Information given:
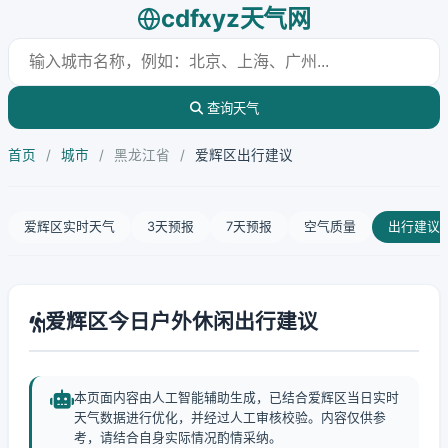
cdfxyz天气网
查询天气
首页
/
城市
/
黑龙江省
/
爱辉区出行建议
爱辉区实时天气
3天预报
7天预报
空气质量
出行建议
爱辉区今日户外休闲出行建议
本页面内容由人工智能辅助生成，已结合爱辉区当日实时
天气数据进行优化，并经过人工审核校验。内容仅供参
考，请结合自身实际情况酌情采纳。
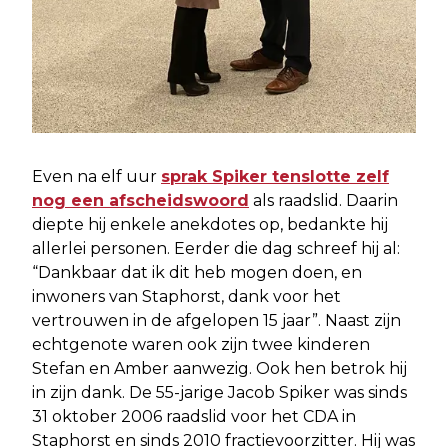
Even na elf uur
sprak Spiker tenslotte zelf
nog een afscheidswoord
als raadslid. Daarin
diepte hij enkele anekdotes op, bedankte hij
allerlei personen. Eerder die dag schreef hij al:
“Dankbaar dat ik dit heb mogen doen, en
inwoners van Staphorst, dank voor het
vertrouwen in de afgelopen 15 jaar”. Naast zijn
echtgenote waren ook zijn twee kinderen
Stefan en Amber aanwezig. Ook hen betrok hij
in zijn dank. De 55-jarige Jacob Spiker was sinds
31 oktober 2006 raadslid voor het CDA in
Staphorst en sinds 2010 fractievoorzitter. Hij was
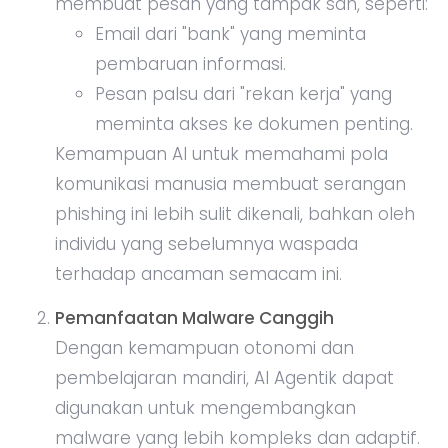
membuat pesan yang tampak sah, seperti:
Email dari "bank" yang meminta
pembaruan informasi.
Pesan palsu dari "rekan kerja" yang
meminta akses ke dokumen penting.
Kemampuan AI untuk memahami pola
komunikasi manusia membuat serangan
phishing ini lebih sulit dikenali, bahkan oleh
individu yang sebelumnya waspada
terhadap ancaman semacam ini.
Pemanfaatan Malware Canggih
Dengan kemampuan otonomi dan
pembelajaran mandiri, AI Agentik dapat
digunakan untuk mengembangkan
malware yang lebih kompleks dan adaptif.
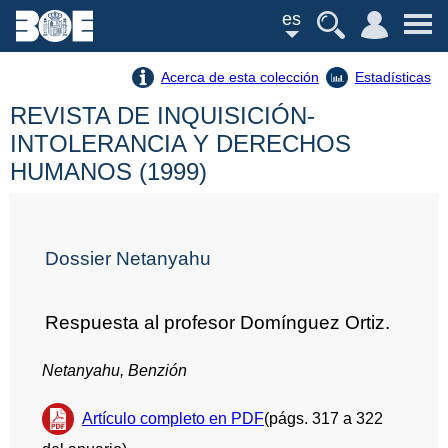
es
Acerca de esta colección
Estadísticas
REVISTA DE INQUISICIÓN-
INTOLERANCIA Y DERECHOS
HUMANOS (1999)
Dossier Netanyahu
Respuesta al profesor Domínguez Ortiz.
Netanyahu, Benzión
Artículo completo en PDF
(págs. 317 a 322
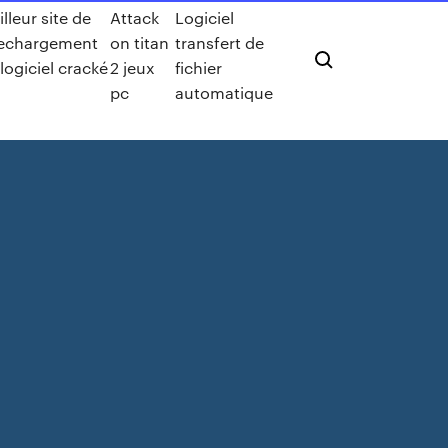
lleur site de
Attack
Logiciel
lechargement
on titan
transfert de
logiciel cracké
2 jeux
fichier
pc
automatique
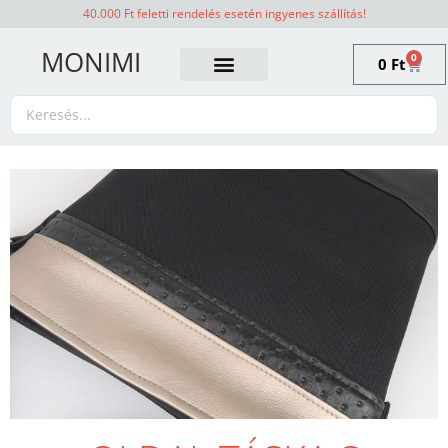
40.000 Ft feletti rendelés esetén ingyenes szállítás!
MONIMI
0
0
Ft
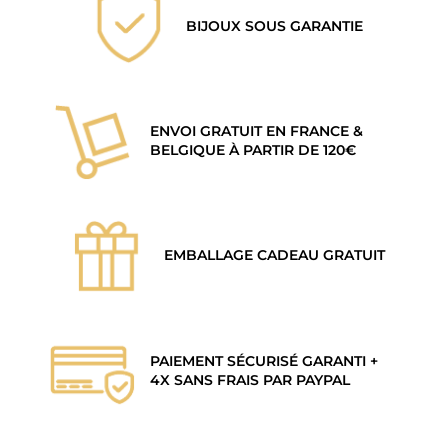
BIJOUX SOUS GARANTIE
ENVOI GRATUIT EN FRANCE &
BELGIQUE À PARTIR DE 120€
EMBALLAGE CADEAU GRATUIT
PAIEMENT SÉCURISÉ GARANTI +
4X SANS FRAIS PAR PAYPAL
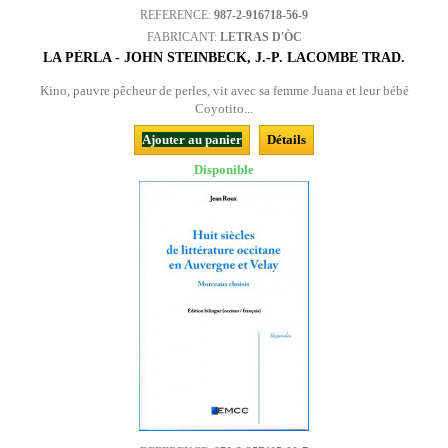
REFERENCE:
987-2-916718-56-9
FABRICANT:
LETRAS D'ÒC
LA PÈRLA - JOHN STEINBECK, J.-P. LACOMBE TRAD.
Kino, pauvre pêcheur de perles, vit avec sa femme Juana et leur bébé
Coyotito...
Ajouter au panier
Détails
Disponible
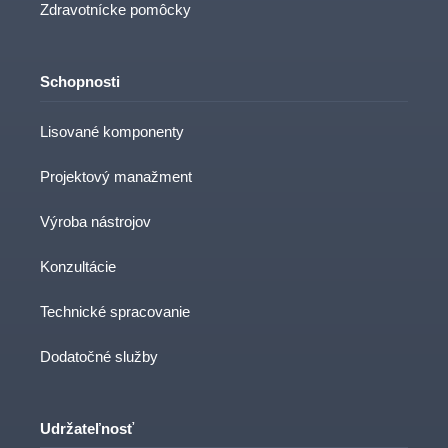
Zdravotnícke pomôcky
Schopnosti
Lisované komponenty
Projektový manažment
Výroba nástrojov
Konzultácie
Technické spracovanie
Dodatočné služby
Udržateľnosť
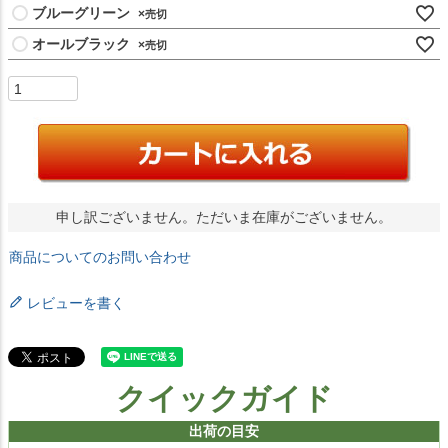
ブルーグリーン
×
オールブラック
×
申し訳ございません。ただいま在庫がございません。
商品についてのお問い合わせ
レビューを書く
クイックガイド
出荷の目安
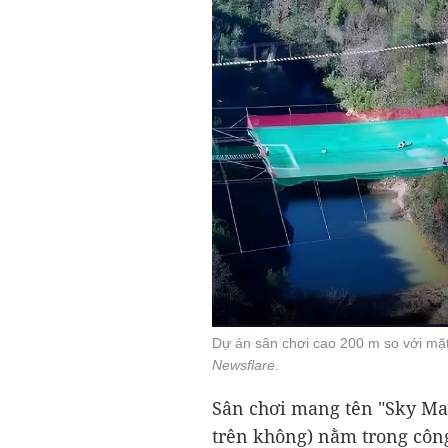
Dự án sân chơi cao 200 m so với mặt 
Newsflare
.
Sân chơi mang tên "Sky Mag
trên không) nằm trong côn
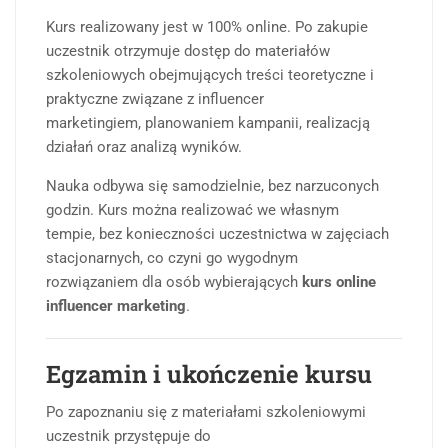
Kurs realizowany jest w 100% online. Po zakupie
uczestnik otrzymuje dostęp do materiałów
szkoleniowych obejmujących treści teoretyczne i
praktyczne związane z influencer
marketingiem, planowaniem kampanii, realizacją
działań oraz analizą wyników.
Nauka odbywa się samodzielnie, bez narzuconych
godzin. Kurs można realizować we własnym
tempie, bez konieczności uczestnictwa w zajęciach
stacjonarnych, co czyni go wygodnym
rozwiązaniem dla osób wybierających
kurs online
influencer marketing
.
Egzamin i ukończenie kursu
Po zapoznaniu się z materiałami szkoleniowymi
uczestnik przystępuje do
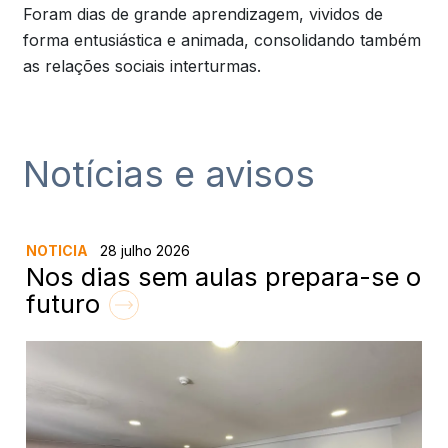
Foram dias de grande aprendizagem, vividos de
forma entusiástica e animada, consolidando também
as relações sociais interturmas.
Notícias e avisos
NOTICIA
28 julho 2026
Nos dias sem aulas prepara-se o
futuro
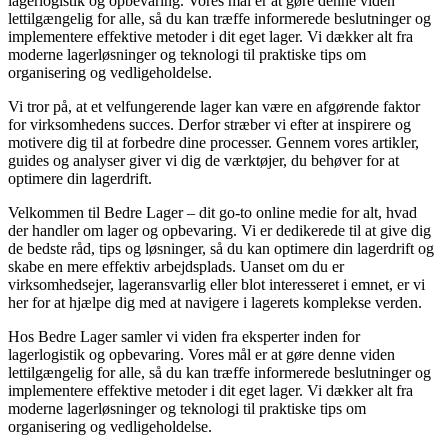
lagerlogistik og opbevaring. Vores mål er at gøre denne viden
lettilgængelig for alle, så du kan træffe informerede beslutninger og
implementere effektive metoder i dit eget lager. Vi dækker alt fra
moderne lagerløsninger og teknologi til praktiske tips om
organisering og vedligeholdelse.
Vi tror på, at et velfungerende lager kan være en afgørende faktor
for virksomhedens succes. Derfor stræber vi efter at inspirere og
motivere dig til at forbedre dine processer. Gennem vores artikler,
guides og analyser giver vi dig de værktøjer, du behøver for at
optimere din lagerdrift.
Velkommen til Bedre Lager – dit go-to online medie for alt, hvad
der handler om lager og opbevaring. Vi er dedikerede til at give dig
de bedste råd, tips og løsninger, så du kan optimere din lagerdrift og
skabe en mere effektiv arbejdsplads. Uanset om du er
virksomhedsejer, lageransvarlig eller blot interesseret i emnet, er vi
her for at hjælpe dig med at navigere i lagerets komplekse verden.
Hos Bedre Lager samler vi viden fra eksperter inden for
lagerlogistik og opbevaring. Vores mål er at gøre denne viden
lettilgængelig for alle, så du kan træffe informerede beslutninger og
implementere effektive metoder i dit eget lager. Vi dækker alt fra
moderne lagerløsninger og teknologi til praktiske tips om
organisering og vedligeholdelse.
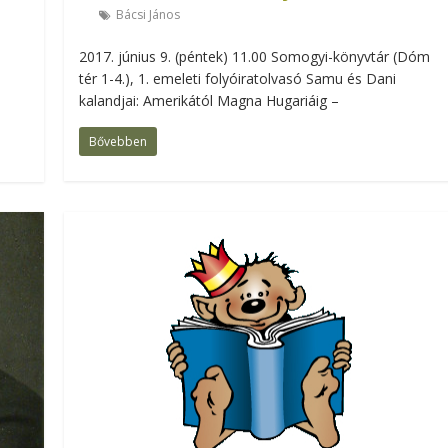
Bácsi János
2017. június 9. (péntek) 11.00 Somogyi-könyvtár (Dóm
d
tér 1-4.), 1. emeleti folyóiratolvasó Samu és Dani
kalandjai: Amerikától Magna Hugariáig –
Bővebben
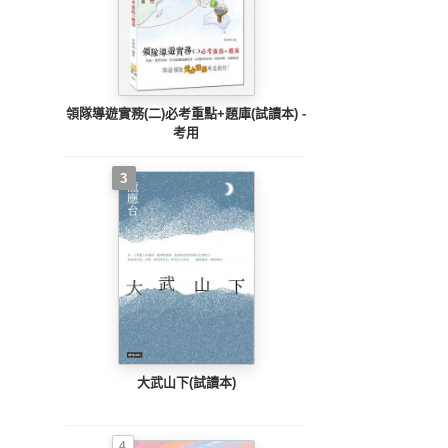
領隊導遊實務(二)必考重點+題庫(試讀本) -
考用
3
大武山下(試讀本)
4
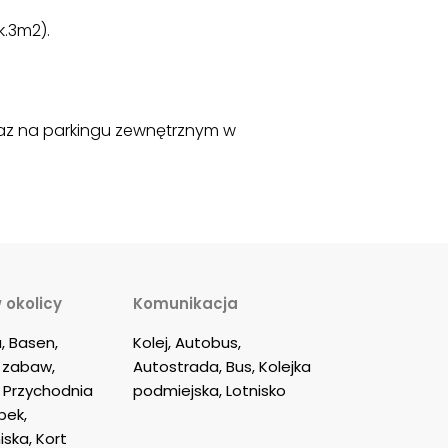
k.3m2).
az na parkingu zewnętrznym w
 okolicy
Komunikacja
, Basen, 
Kolej, Autobus, 
c zabaw, 
Autostrada, Bus, Kolejka 
 Przychodnia 
podmiejska, Lotnisko
bek, 
ska, Kort 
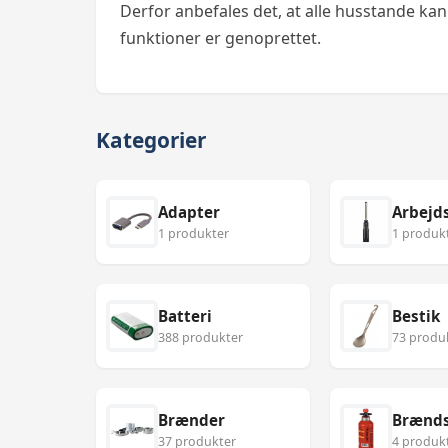
Derfor anbefales det, at alle husstande kan 
funktioner er genoprettet.
Kategorier
Adapter
Arbejd
1 produkter
1 produk
Batteri
Bestik
388 produkter
73 produ
Brænder
Brænds
37 produkter
4 produk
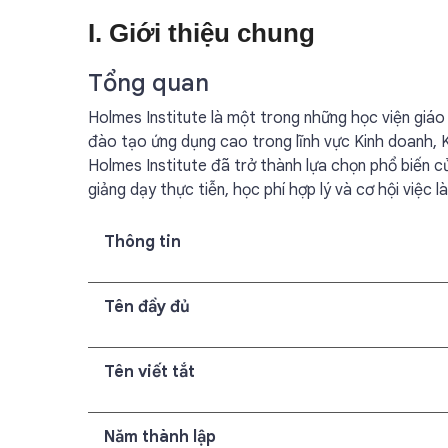
I. Giới thiệu chung
Tổng quan
Holmes Institute là một trong những học viện giáo
đào tạo ứng dụng cao trong lĩnh vực Kinh doanh, 
Holmes Institute đã trở thành lựa chọn phổ biến củ
giảng dạy thực tiễn, học phí hợp lý và cơ hội việc l
Thông tin
Tên đầy đủ
Tên viết tắt
Năm thành lập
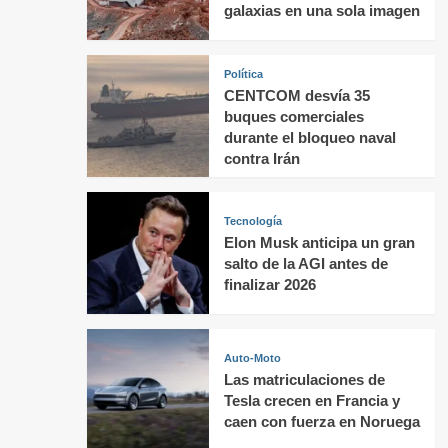
galaxias en una sola imagen
Política
CENTCOM desvía 35
buques comerciales
durante el bloqueo naval
contra Irán
Tecnología
Elon Musk anticipa un gran
salto de la AGI antes de
finalizar 2026
Auto-Moto
Las matriculaciones de
Tesla crecen en Francia y
caen con fuerza en Noruega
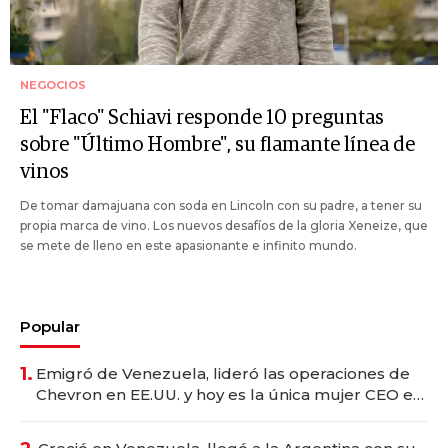
NEGOCIOS
El "Flaco" Schiavi responde 10 preguntas
sobre "Último Hombre", su flamante línea de
vinos
De tomar damajuana con soda en Lincoln con su padre, a tener su
propia marca de vino. Los nuevos desafíos de la gloria Xeneize, que
se mete de lleno en este apasionante e infinito mundo.
Popular
1.
Emigró de Venezuela, lideró las operaciones de
Chevron en EE.UU. y hoy es la única mujer CEO en
Vaca Muerta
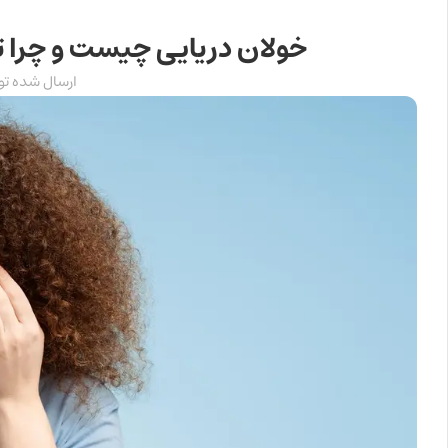
خولان دریایی چیست و چرا
ارسال شده ت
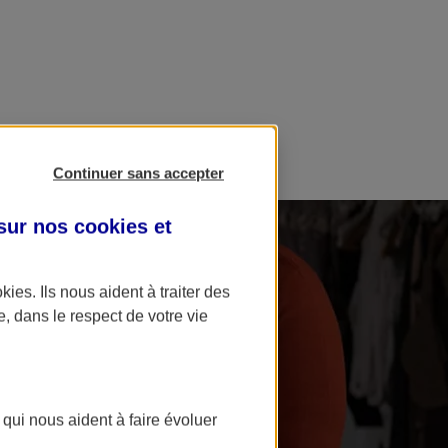
Continuer sans accepter
 sur nos
cookies et
okies
. Ils nous aident à traiter des
e, dans le respect de votre vie
 qui nous aident à faire évoluer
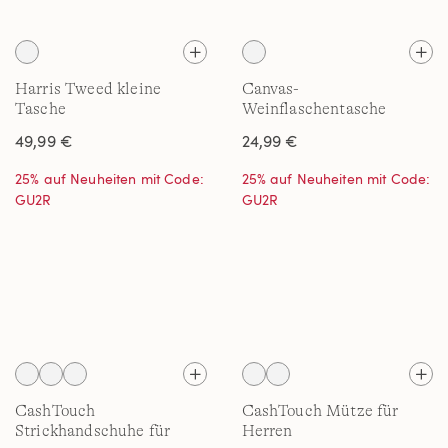
Harris Tweed kleine
Canvas-
Tasche
Weinflaschentasche
49,99 €
24,99 €
25% auf Neuheiten mit Code:
25% auf Neuheiten mit Code:
GU2R
GU2R
CashTouch
CashTouch Mütze für
Strickhandschuhe für
Herren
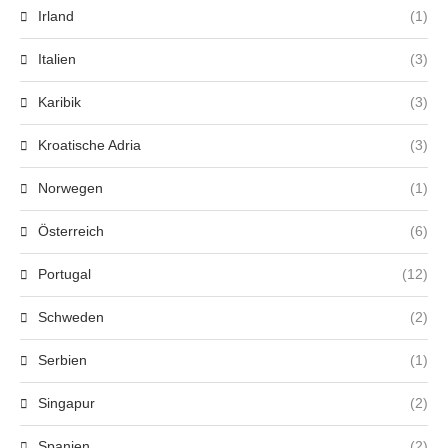
Irland
(1)
Italien
(3)
Karibik
(3)
Kroatische Adria
(3)
Norwegen
(1)
Österreich
(6)
Portugal
(12)
Schweden
(2)
Serbien
(1)
Singapur
(2)
Spanien
(2)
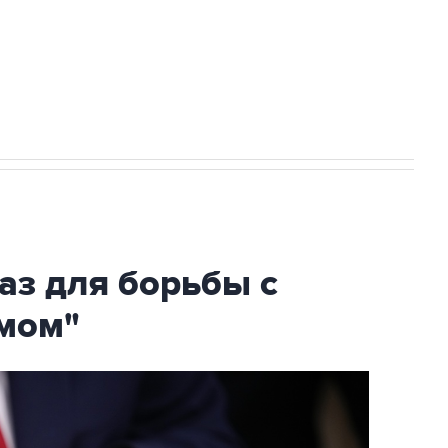
НН 7725383515 Erid: F7NfYUJCUneVdTRF8PRs
огибшем в результате атаки ВСУ на
аз для борьбы с
мом"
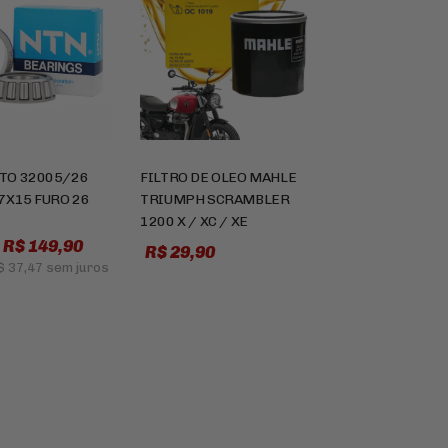
TO 32005/26
FILTRO DE OLEO MAHLE
7X15 FURO 26
TRIUMPH SCRAMBLER
1200 X / XC / XE
R$ 149,90
R$ 29,90
$ 37,47
sem juros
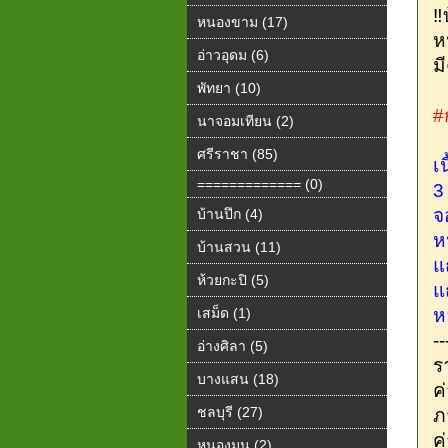
‼
หนองขาม (17)
ห
อ่าวอุดม (6)
ม
พัทยา (10)
#
นาจอมเทียน (2)
ศรีราชา (85)
เน
============= (0)
3
จ
บ้านปึก (4)
ห
บ้านสวน (11)
แ
ห้วยกะปิ (5)
แ
เสม็ด (1)
ห
--
อ่างศิลา (5)
ร
บางแสน (18)
ค
ชลบุรี (27)
ภ
ค
หนองมน (2)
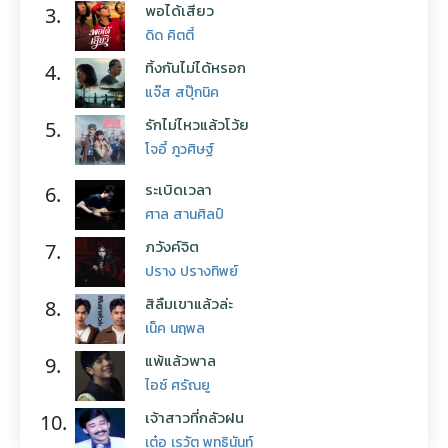
พอได้เสียว
3.
ดิด คิตตี้
ทิ้งกันไม่ได้หรอก
4.
แจ๊ส สปุ๊กนิค
รักไม่ไหวแล้วโว้ย
5.
โจอี้ ภูวศิษฐ์
ระเบิดเวลา
6.
ศาล สานศิลป์
ภวังค์จิต
7.
ปราง ปรางทิพย์
สิลืมเขาแล้วล่ะ
8.
เน็ค นฤพล
แพ้แล้วพาล
9.
ไอซ์ ศรัณยู
เจ้าสาวที่กลัวฝน
10.
เต๋อ เรวัต พุทธินันท์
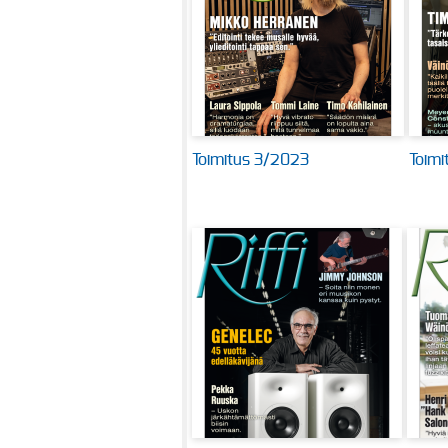
Toimitus 3/2023
Toim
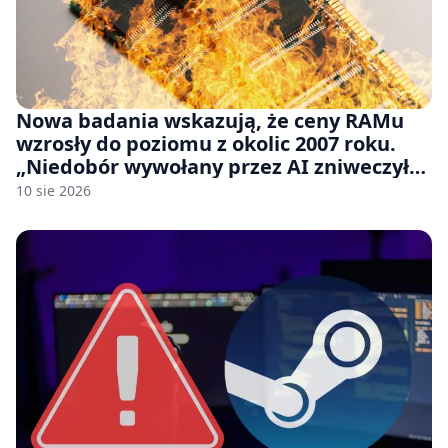
Nowa badania wskazują, że ceny RAMu
wzrosły do poziomu z okolic 2007 roku.
„Niedobór wywołany przez AI zniweczył
20 lat postępów w ciągu zaledwie kilku
10 sie 2026
miesięcy.”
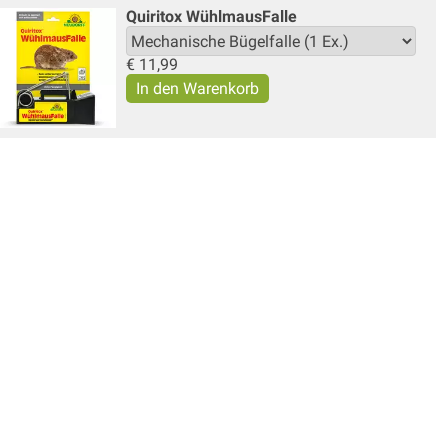
Quiritox WühlmausFalle
€
11,99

Aim of the exercise: Begin at the first line of the entries and stop after the line holding "mogen doen, en"; repeat those lines exactly, but not the pictures.

Answer box:
cdfxyz天气网
查询天气
首页
/
城市
/
黑龙江省
/
爱辉区出行建议
爱辉区实时天气
3天预报
7天预报
空气质量
出行建议
爱辉区今日户外休闲出行建议
本页面内容由人工智能辅助生成，已结合爱辉区当日实时
天气数据进行优化，并经过人工审核校验。内容仅供参
考，请结合自身实际情况酌情采纳。
Even na elf uur
sprak Spiker tenslotte zelf
nog een afscheidswoord
als raadslid. Daarin
diepte hij enkele anekdotes op, bedankte hij
allerlei personen. Eerder die dag schreef hij al:
“Dankbaar dat ik dit heb mogen doen, en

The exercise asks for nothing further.